Iain Dale is very admiring of William Hague – and it is fair to say that the bald one did a brilliant rabble rouser yesterday.
But one issue troubled me. Hague is the Shadow Foreign Secretary. And, as per usual, there has been a lot of “foreign stuff” going on over the past few months, not least of all everything that has been happening in Lebanon, Iraq and Afghanistan. Yet, did he actually mention any of this in his speech? At all? No, instead he just did a crowd pleaser, bashing Prescott and Brown ad nauseum.
It isn’t as if he was the only person available to speak on the subject of his speech either – indeed, it was exactly the same subject as that of his Party leader’s an hour or so later.
It is true to say that there will be a debate on foreign affairs later in the week, but that didn’t stop David Davis from sending everyone to sleep speaking about crime in his speech before.
One can’t help but get the feeling that the reason Hague didn’t refer to his brief in his speech is that he doesn’t really have that much to say on the matter. For all his attacks on Labour, the truth of the matter is that you would struggle to get a fag paper between him and Blair on foreign affairs matters. And of course there was Hague’s personal elephant in the room: his handling of Cameron’s pledge to pull out of the EPP. Will anyone actually address this issue at all this week?

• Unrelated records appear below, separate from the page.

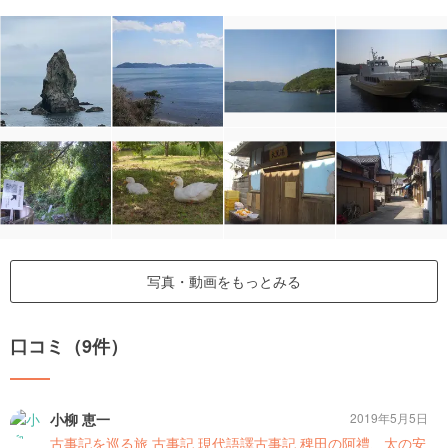
写真・動画をもっとみる
口コミ（9件）
小柳 恵一
2019年5月5日
古事記を巡る旅 古事記 現代語譯古事記 稗田の阿禮、太の安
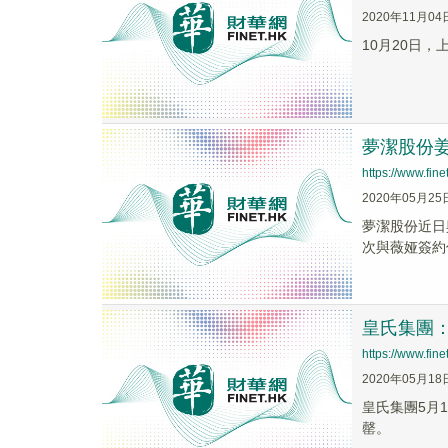
2020年11月04
10月20日
夢潔股份
https://www.fi
2020年05月25
​夢潔股份近
次與薇娅簽約
皇氏集團：
https://www.fi
2020年05月18
皇氏集團5月
罄。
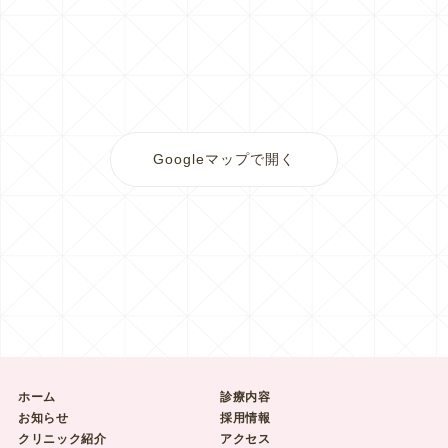
Googleマップで開く
ホーム
診療内容
お知らせ
採用情報
クリニック紹介
アクセス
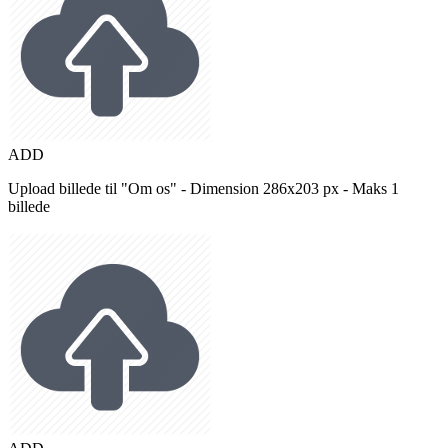
ADD
Upload billede til "Om os" - Dimension 286x203 px - Maks 1
billede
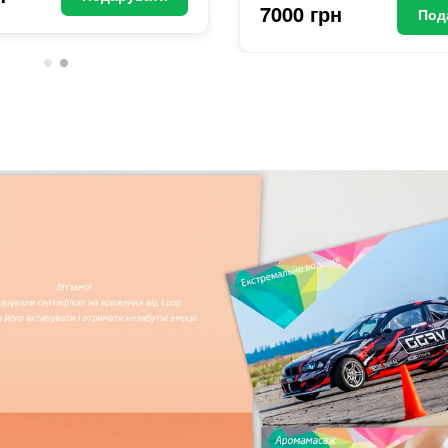
7000 грн
Под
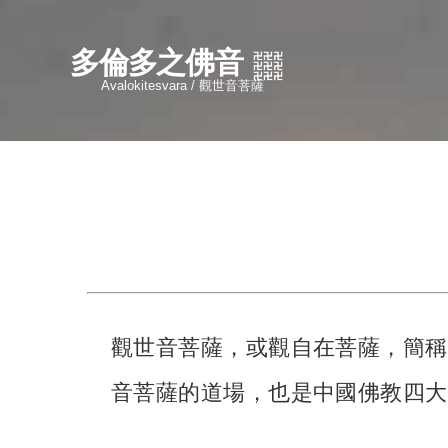
多倫多之佛音
Avalokitesvara / 觀世音菩薩
觀世音菩薩，或觀自在菩薩，簡稱
音菩薩的道場，也是中國佛教四大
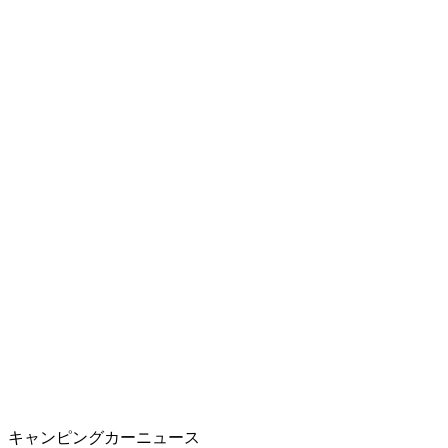
キャンピングカーニュース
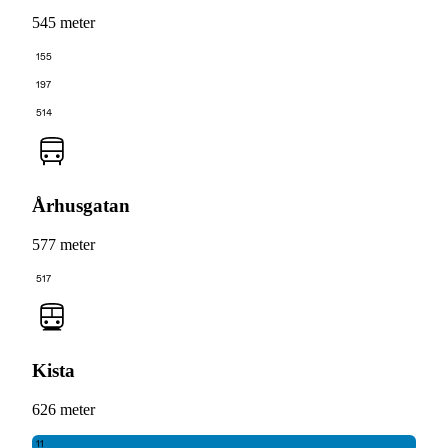
545 meter
155
197
514
Århusgatan
577 meter
517
Kista
626 meter
11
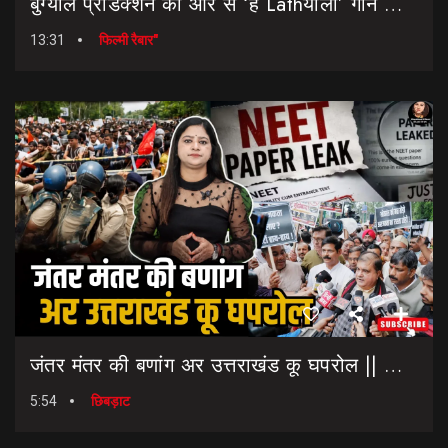
बुग्याल प्रोडक्शन की ओर से ‘हे Lathयाला’ गाने की शानदार लॉन्चिंग || Hey Lathyala || Garhwali Song
13:31
फिल्मी रैबार"
जंतर मंतर की बणांग अर उत्तराखंड कू घपरोल || NEET Paper Leak || Dharmendra Pradhan Resigns
5:54
छिबड़ाट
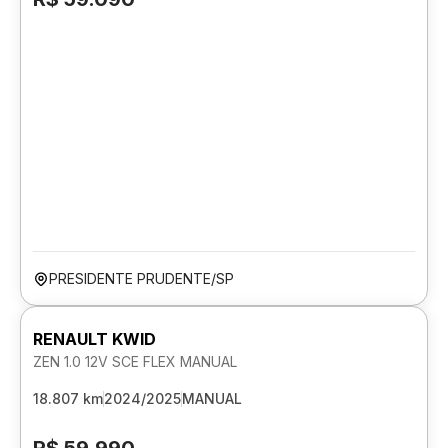
PRESIDENTE PRUDENTE/SP
RENAULT KWID
ZEN 1.0 12V SCE FLEX MANUAL
18.807 km
2024/2025
MANUAL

The Tories’ strategy for the past year has been to shout a lot about “change” as an excuse for not having an policies. From the media coverage I’ve seen, that’s already starting to wear thin. They’re boost in the polls, while in the right direction, hasn’t been enough to make them start looking like a party of government and now it looks like the honeymoon period is wearing off. And as for all this sleaze stuff…
If I were a Tory I’d be starting to get a little twitchy. If the wheels haven’t come off the wagon yet, they’re certainly starting to look wobbly.
James, you are on the wrong track here. Davis talked about Crime in his speech yesterdayt but the one on Sunday hardly mentioned it. William will be talking about foreign affairs in his main conference speech tomorrow.